Jeanne d’Arc dans l’art moderne et contemporain

Bergère inspirée, guerrière libératrice d’Orléans, fille du peuple au service de son roi ou sainte martyre, Jeanne d’Arc inspire d’innombrables peintures et sculptures, jusqu’à devenir l’un des personnages historiques les plus cités en arts et en politique dans l’histoire contemporaine. Balises vous donne un aperçu de la multiplicité de regards portés sur elle pour accompagner la rencontre « L’histoire est-elle une religion comme les autres ? » proposée par la Bpi en janvier 2023.

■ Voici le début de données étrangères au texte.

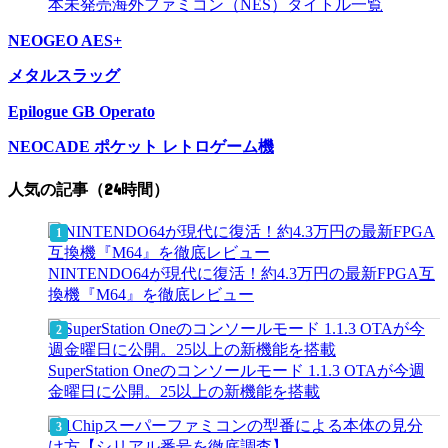
本未発売海外ファミコン（NES）タイトル一覧
NEOGEO AES+
メタルスラッグ
Epilogue GB Operato
NEOCADE ポケット レトロゲーム機
人気の記事（24時間）
NINTENDO64が現代に復活！約4.3万円の最新FPGA互
換機『M64』を徹底レビュー
SuperStation Oneのコンソールモード 1.1.3 OTAが今週
金曜日に公開。25以上の新機能を搭載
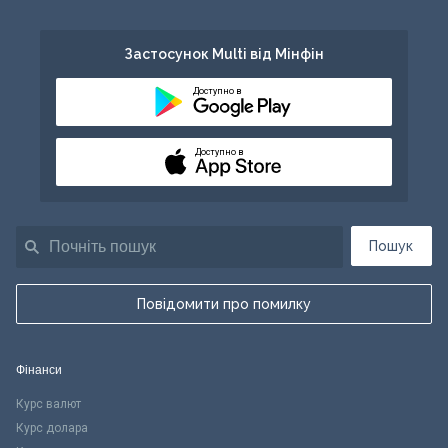
Застосунок Multi від Мінфін
Доступно в
Доступно в
Пошук
Повідомити про помилку
Фінанси
Курс валют
Курс долара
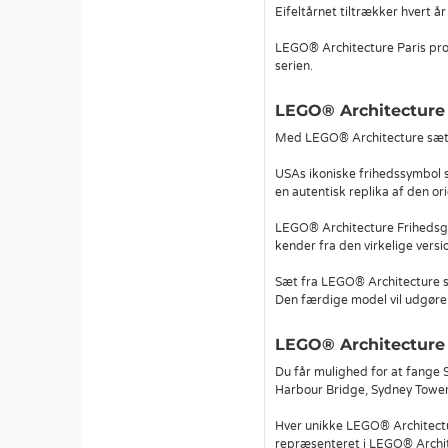
Eifeltårnet tiltrækker hvert 
LEGO® Architecture Paris prod
serien.
LEGO® Architecture
Med LEGO® Architecture sæt s
USAs ikoniske frihedssymbol s
en autentisk replika af den ori
LEGO® Architecture Frihedsgu
kender fra den virkelige versi
Sæt fra LEGO® Architecture som
Den færdige model vil udgøre
LEGO® Architecture
Du får mulighed for at fange 
Harbour Bridge, Sydney Tower
Hver unikke LEGO® Architectu
repræsenteret i LEGO® Archit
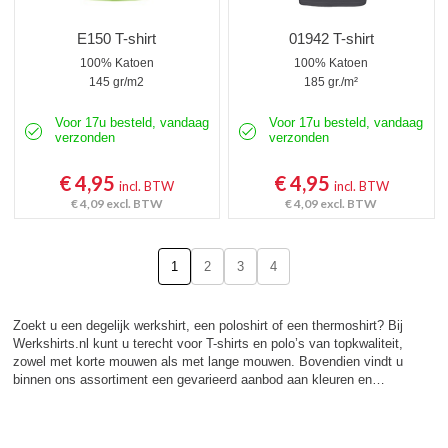
E150 T-shirt
01942 T-shirt
100% Katoen
100% Katoen
145 gr/m2
185 gr./m²
Voor 17u besteld, vandaag
Voor 17u besteld, vandaag
verzonden
verzonden
€ 4,95
€ 4,95
incl. BTW
incl. BTW
€ 4,09
excl. BTW
€ 4,09
excl. BTW
1
2
3
4
Zoekt u een degelijk werkshirt, een poloshirt of een thermoshirt? Bij
Werkshirts.nl kunt u terecht voor T-shirts en polo’s van topkwaliteit,
zowel met korte mouwen als met lange mouwen. Bovendien vindt u
binnen ons assortiment een gevarieerd aanbod aan kleuren en…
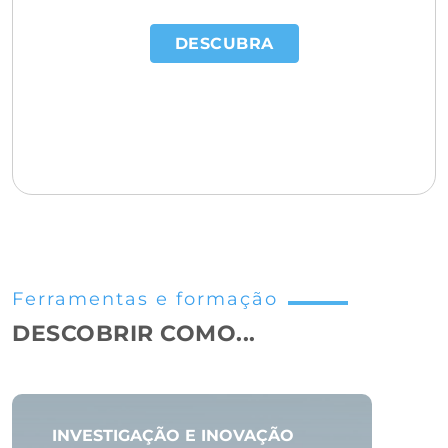
DESCUBRA
Ferramentas e formação
DESCOBRIR COMO...
INVESTIGAÇÃO E INOVAÇÃO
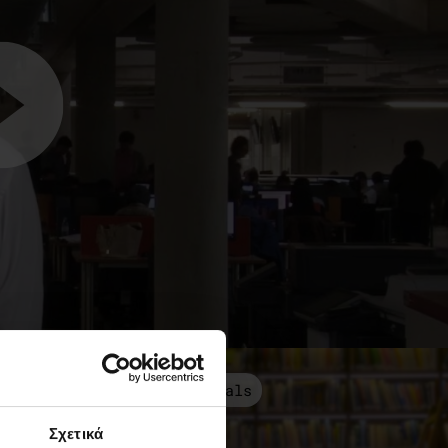
Νέα & Blog
Testimonials
Σχετικά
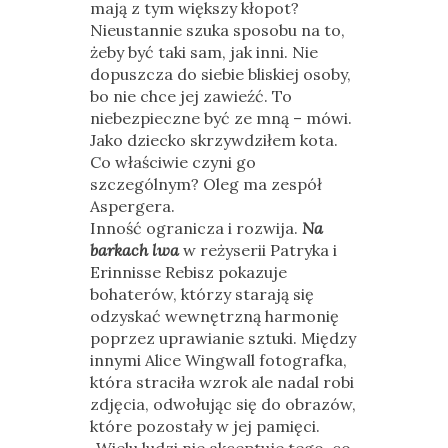
mają z tym większy kłopot?
Nieustannie szuka sposobu na to,
żeby być taki sam, jak inni. Nie
dopuszcza do siebie bliskiej osoby,
bo nie chce jej zawieźć. To
niebezpieczne być ze mną – mówi.
Jako dziecko skrzywdziłem kota.
Co właściwie czyni go
szczególnym? Oleg ma zespół
Aspergera.
Inność ogranicza i rozwija.
Na
barkach lwa
w reżyserii Patryka i
Erinnisse Rebisz pokazuje
bohaterów, którzy starają się
odzyskać wewnętrzną harmonię
poprzez uprawianie sztuki. Między
innymi Alice Wingwall fotografka,
która straciła wzrok ale nadal robi
zdjęcia, odwołując się do obrazów,
które pozostały w jej pamięci.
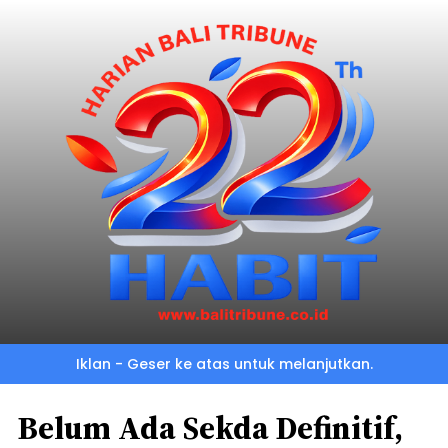
Iklan - Geser ke atas untuk melanjutkan.
Belum Ada Sekda Definitif,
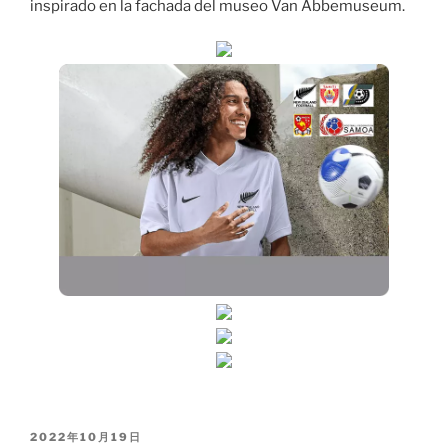
inspirado en la fachada del museo Van Abbemuseum.
PUBLICADO
2022年10月19日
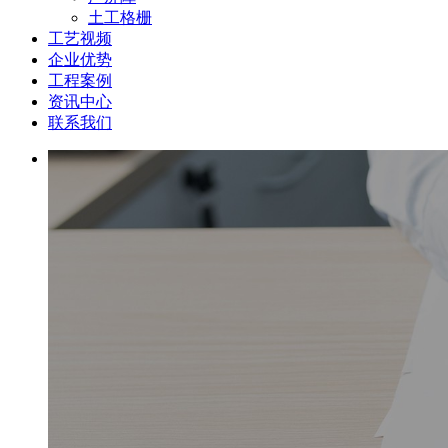
土工格栅
工艺视频
企业优势
工程案例
资讯中心
联系我们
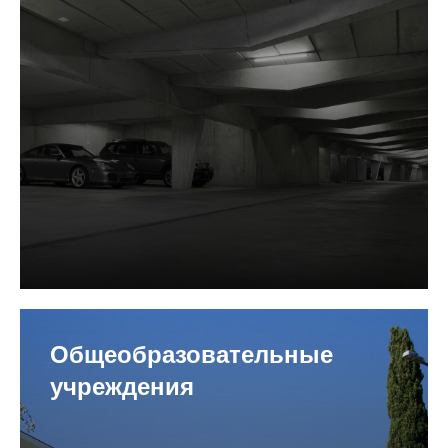
Общеобразовательные
учреждения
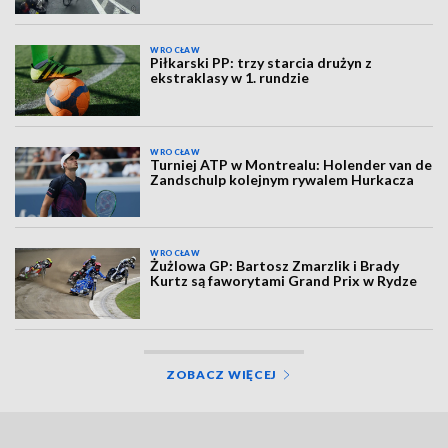
WROCŁAW
Piłkarski PP: trzy starcia drużyn z
ekstraklasy w 1. rundzie
WROCŁAW
Turniej ATP w Montrealu: Holender van de
Zandschulp kolejnym rywalem Hurkacza
WROCŁAW
Żużlowa GP: Bartosz Zmarzlik i Brady
Kurtz są faworytami Grand Prix w Rydze
ZOBACZ WIĘCEJ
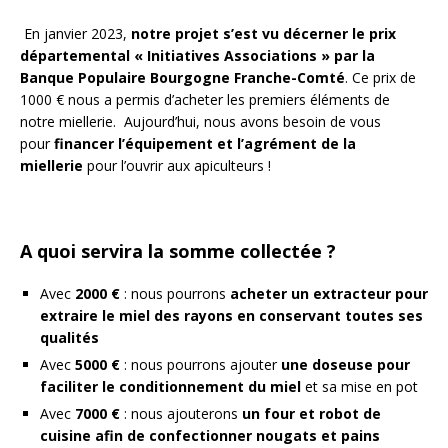
En janvier 2023,
notre projet s’est vu décerner le prix
départemental « Initiatives Associations » par la
Banque Populaire Bourgogne Franche-Comté
. Ce prix de
1000 € nous a permis d’acheter les premiers éléments de
notre miellerie. Aujourd’hui, nous avons besoin de vous
pour
financer l’équipement et l’agrément de la
miellerie
pour l’ouvrir aux apiculteurs !
A quoi servira la somme collectée ?
Avec
2000 €
: nous pourrons
acheter un extracteur pour
extraire le miel des rayons en conservant toutes ses
qualités
Avec
5000 €
: nous pourrons ajouter
une doseuse pour
faciliter le conditionnement du miel
et sa mise en pot
Avec
7000 €
: nous ajouterons
un four et robot de
cuisine afin de confectionner nougats et pains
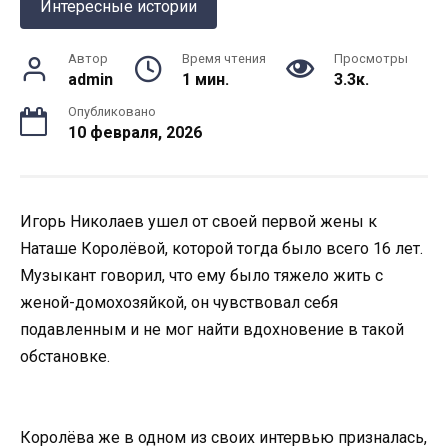
Интересные истории
Автор
Время чтения
Просмотры
admin
1 мин.
3.3к.
Опубликовано
10 февраля, 2026
Игорь Николаев ушел от своей первой жены к
Наташе Королёвой, которой тогда было всего 16 лет.
Музыкант говорил, что ему было тяжело жить с
женой-домохозяйкой, он чувствовал себя
подавленным и не мог найти вдохновение в такой
обстановке.
Королёва же в одном из своих интервью призналась,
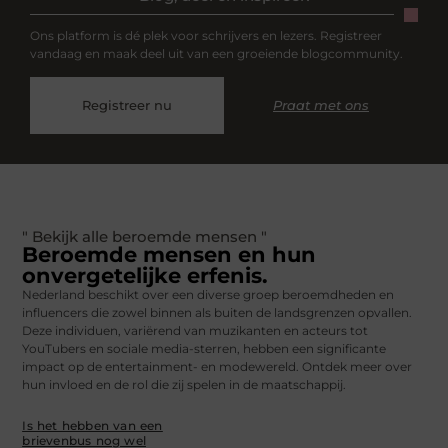
Ons platform is dé plek voor schrijvers en lezers. Registreer
vandaag en maak deel uit van een groeiende blogcommunity.
Registreer nu
Praat met ons
" Bekijk alle beroemde mensen "
Beroemde mensen en hun
onvergetelijke erfenis.
Nederland beschikt over een diverse groep beroemdheden en
influencers die zowel binnen als buiten de landsgrenzen opvallen.
Deze individuen, variërend van muzikanten en acteurs tot
YouTubers en sociale media-sterren, hebben een significante
impact op de entertainment- en modewereld. Ontdek meer over
hun invloed en de rol die zij spelen in de maatschappij.
Is het hebben van een
brievenbus nog wel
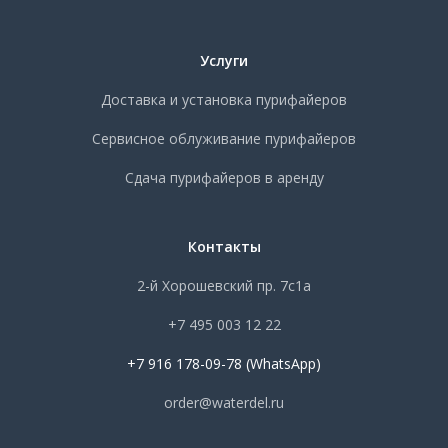
Услуги
Доставка и установка пурифайеров
Сервисное облуживание пурифайеров
Сдача пурифайеров в аренду
Контакты
2-й Хорошевский пр. 7с1а
+7 495 003 12 22
+7 916 178-09-78 (WhatsApp)
order@waterdel.ru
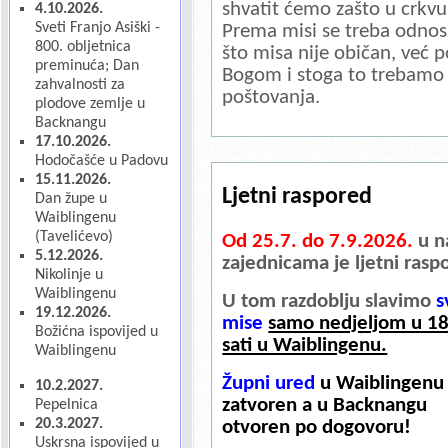
shvatit ćemo zašto u crkvu
4.10.2026.
Sveti Franjo Asiški -
Prema misi se treba odnosi
800. obljetnica
što misa nije običan, već 
preminuća; Dan
Bogom i stoga to trebamo č
zahvalnosti za
poštovanja.
plodove zemlje u
Backnangu
17.10.2026.
Hodočašće u Padovu
15.11.2026.
Ljetni raspored
Dan župe u
Waiblingenu
(Tavelićevo)
Od 25.7. do 7.9.2026.
u n
5.12.2026.
zajednicama je ljetni rasp
Nikolinje u
Waiblingenu
U tom razdoblju slavimo
s
19.12.2026.
mise
samo nedjeljom u 1
Božićna ispovijed u
sati u Waiblingenu.
Waiblingenu
Župni ured
u Waiblingenu 
10.2.2027.
zatvoren a u Backnangu
Pepelnica
20.3.2027.
otvoren po dogovoru!
Uskrsna ispovijed u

Peinture représentant Jeanne d'Arc, en armure et à cheval, accueillie par la foule dans une rue d'Orléans
Détail : Jean-Jacques Scherrer, Entrée de Jeanne d’Arc à Orléans, 1887, huile sur toile, 500 x 374 cm, musée des Beaux-Arts d’Orléans. Via Wikimedia Commons
Dessin représentant une jeune femme aux cheveux longs, à la robe longue, avec une épée à la taille et un étendard
Représentation de Jeanne d’Arc dans un registre du Parlement de Paris par le greffier Clément de Fauquembergue, 10 mai 1429, Archives nationales. Via Wikimedia Commons

Aucun portrait direct de Jeanne d’Arc ne nous est parvenu. Sa seule représentation strictement contemporaine, tracée à la plume dans la marge d’un registre de 1429, est issue de l’imagination de son auteur : Clément de Fauquembergue, greffier au Parlement de Paris, n’a jamais rencontré la jeune femme qu’il dote d’un étendard, d’une épée rengainée et – à tort – d’une tenue féminine et d’une longue chevelure. Ce dessin est réalisé deux jours après la fin du siège d’Orléans.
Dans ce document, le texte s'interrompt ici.